WHAT THE TASK REQUIRES:
In the records below, repeat word for word only the lines starting at the one that contains "luggage, and take you directly to the door." and ending at the one that contains "International Journal of Progressive", pictures excluded.

-------- MATERIAL SHOWN

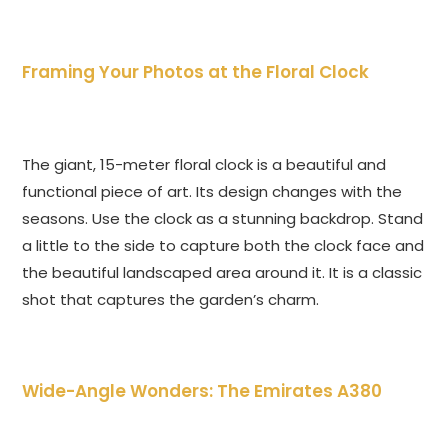
Framing Your Photos at the Floral Clock
The giant, 15-meter floral clock is a beautiful and
functional piece of art. Its design changes with the
seasons. Use the clock as a stunning backdrop. Stand
a little to the side to capture both the clock face and
the beautiful landscaped area around it. It is a classic
shot that captures the garden’s charm.
Wide-Angle Wonders: The Emirates A380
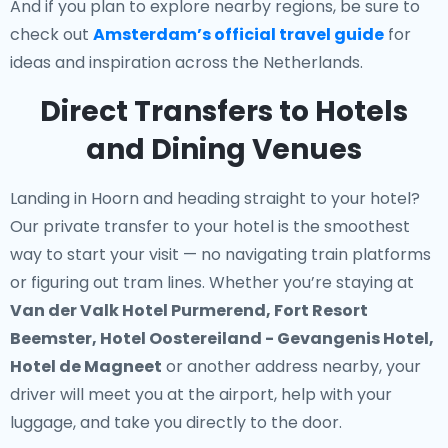
And if you plan to explore nearby regions, be sure to
check out
Amsterdam’s official travel guide
for
ideas and inspiration across the Netherlands.
Direct Transfers to Hotels
and Dining Venues
Landing in Hoorn and heading straight to your hotel?
Our
private transfer to your hotel
is the smoothest
way to start your visit — no navigating train platforms
or figuring out tram lines. Whether you’re staying at
Van der Valk Hotel Purmerend, Fort Resort
Beemster, Hotel Oostereiland - Gevangenis Hotel,
Hotel de Magneet
or another address nearby, your
driver will meet you at the airport, help with your
luggage, and take you directly to the door.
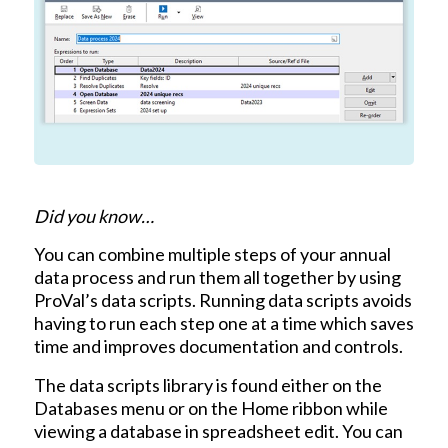
Did you know…
You can combine multiple steps of your annual
data process and run them all together by using
ProVal’s data scripts. Running data scripts avoids
having to run each step one at a time which saves
time and improves documentation and controls.
The data scripts library is found either on the
Databases menu or on the Home ribbon while
viewing a database in spreadsheet edit. You can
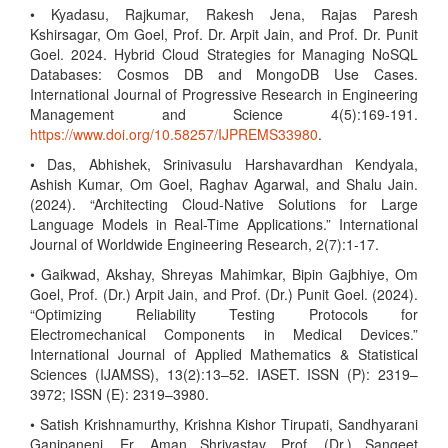
• Kyadasu, Rajkumar, Rakesh Jena, Rajas Paresh
Kshirsagar, Om Goel, Prof. Dr. Arpit Jain, and Prof. Dr. Punit
Goel. 2024. Hybrid Cloud Strategies for Managing NoSQL
Databases: Cosmos DB and MongoDB Use Cases.
International Journal of Progressive Research in Engineering
Management and Science 4(5):169-191.
https://www.doi.org/10.58257/IJPREMS33980
.
• Das, Abhishek, Srinivasulu Harshavardhan Kendyala,
Ashish Kumar, Om Goel, Raghav Agarwal, and Shalu Jain.
(2024). “Architecting Cloud-Native Solutions for Large
Language Models in Real-Time Applications.” International
Journal of Worldwide Engineering Research, 2(7):1-17.
• Gaikwad, Akshay, Shreyas Mahimkar, Bipin Gajbhiye, Om
Goel, Prof. (Dr.) Arpit Jain, and Prof. (Dr.) Punit Goel. (2024).
“Optimizing Reliability Testing Protocols for
Electromechanical Components in Medical Devices.”
International Journal of Applied Mathematics & Statistical
Sciences (IJAMSS), 13(2):13–52. IASET. ISSN (P): 2319–
3972; ISSN (E): 2319–3980.
• Satish Krishnamurthy, Krishna Kishor Tirupati, Sandhyarani
Ganipaneni, Er. Aman Shrivastav, Prof. (Dr.) Sangeet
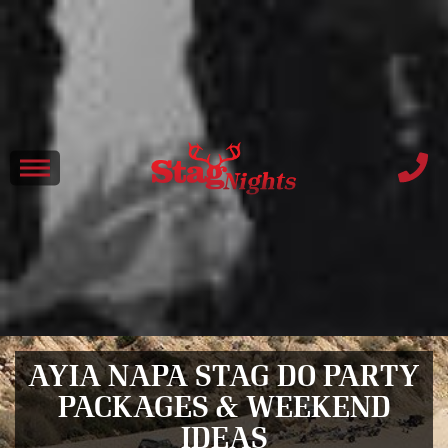
AYIA NAPA STAG DO PARTY
PACKAGES & WEEKEND
IDEAS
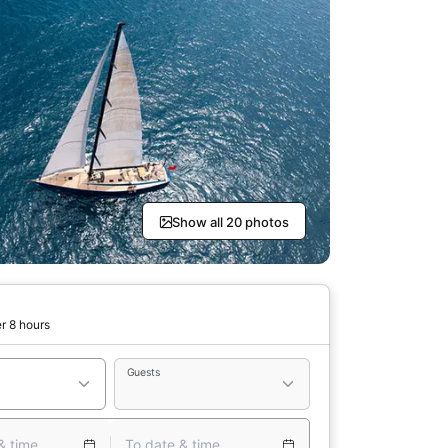
Show all 20 photos
r 8 hours
Guests
& time
To date & time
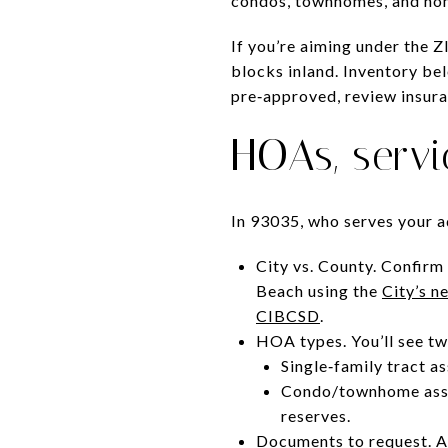
condos, townhomes, and hom
If you’re aiming under the 
blocks inland. Inventory be
pre‑approved, review insura
HOAs, serv
In 93035, who serves your ad
City vs. County. Confirm
Beach using the
City’s 
CIBCSD
.
HOA types. You’ll see tw
Single‑family tract a
Condo/townhome assoc
reserves.
Documents to request. A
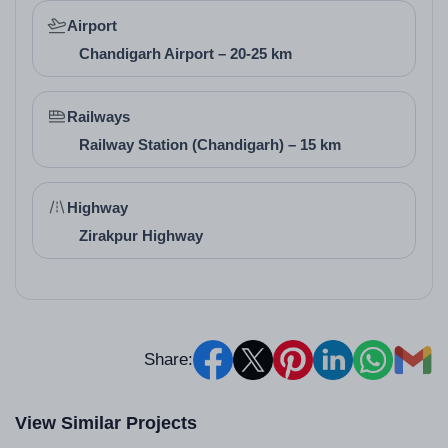
providing affordable housing for members. While
Airport
specific individual awards are not prominently listed,
Chandigarh Airport – 20-25 km
cooperative group housing societies like this are
recognized for community-driven development in
Railways
Haryana's real estate landscape, contributing to
Railway Station (Chandigarh) – 15 km
reliable and member-focused projects in Panchkula.
Highway
Zirakpur Highway
Share:
View Similar Projects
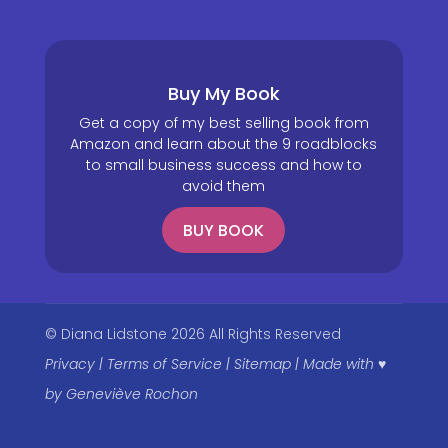
Buy My Book
Get a copy of my best selling book from
Amazon and learn about the 9 roadblocks
to small business success and how to
avoid them
BUY BOOK
© Diana Lidstone 2026 All Rights Reserved
Privacy
|
Terms of Service
|
Sitemap
|
Made with ♥
by
Geneviève Rochon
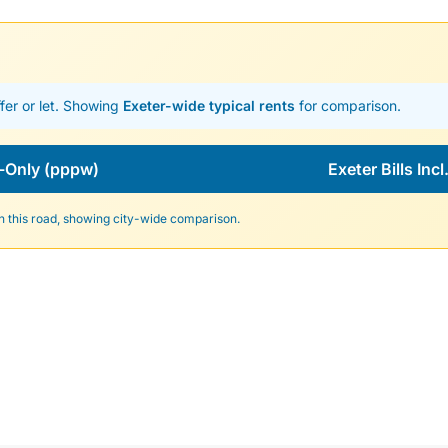
fer or let. Showing
Exeter-wide typical rents
for comparison.
-Only (pppw)
Exeter Bills Inc
n this road, showing city-wide comparison.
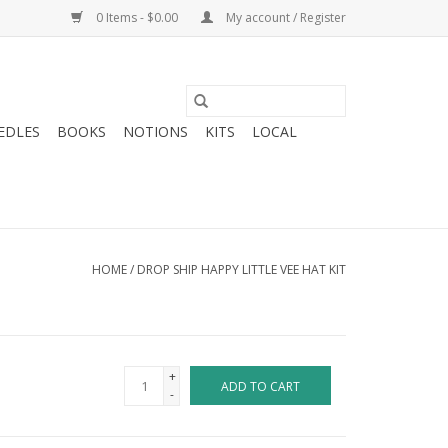
0 Items - $0.00
My account / Register
EDLES
BOOKS
NOTIONS
KITS
LOCAL
HOME
/
DROP SHIP HAPPY LITTLE VEE HAT KIT
+
ADD TO CART
-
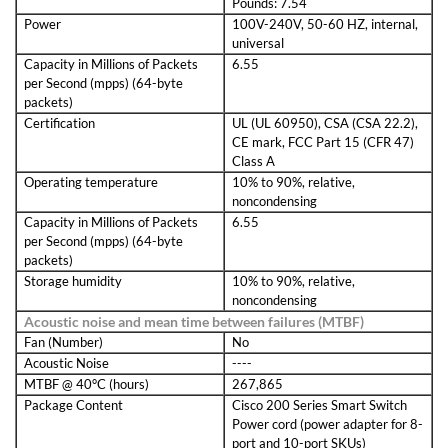
Pounds: 7.54
Power
100V-240V, 50-60 HZ, internal,
universal
Capacity in Millions of Packets
6.55
per Second (mpps) (64-byte
packets)
Certification
UL (UL 60950), CSA (CSA 22.2),
CE mark, FCC Part 15 (CFR 47)
Class A
Operating temperature
10% to 90%, relative,
noncondensing
Capacity in Millions of Packets
6.55
per Second (mpps) (64-byte
packets)
Storage humidity
10% to 90%, relative,
noncondensing
Acoustic noise and mean time between failures (MTBF)
Fan (Number)
No
Acoustic Noise
----
MTBF @ 40°C (hours)
267,865
Package Content
Cisco 200 Series Smart Switch
Power cord (power adapter for 8-
port and 10-port SKUs)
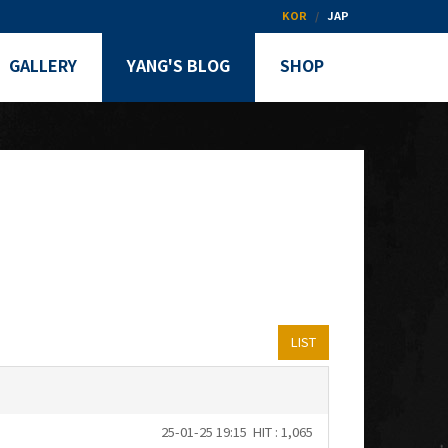
KOR
JAP
GALLERY
YANG'S BLOG
SHOP
LIST
25-01-25 19:15
HIT : 1,065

----------------

SOLVED PROBLEM:
luggage, and take you directly to the door.
Did you know…
You can combine multiple steps of your annual
data process and run them all together by using
ProVal’s data scripts. Running data scripts avoids
having to run each step one at a time which saves
time and improves documentation and controls.
The data scripts library is found either on the
Databases menu or on the Home ribbon while
viewing a database in spreadsheet edit. You can
• Kyadasu, Rajkumar, Rakesh Jena, Rajas Paresh
Kshirsagar, Om Goel, Prof. Dr. Arpit Jain, and Prof. Dr. Punit
Goel. 2024. Hybrid Cloud Strategies for Managing NoSQL
Databases: Cosmos DB and MongoDB Use Cases.
International Journal of Progressive Research in Engineering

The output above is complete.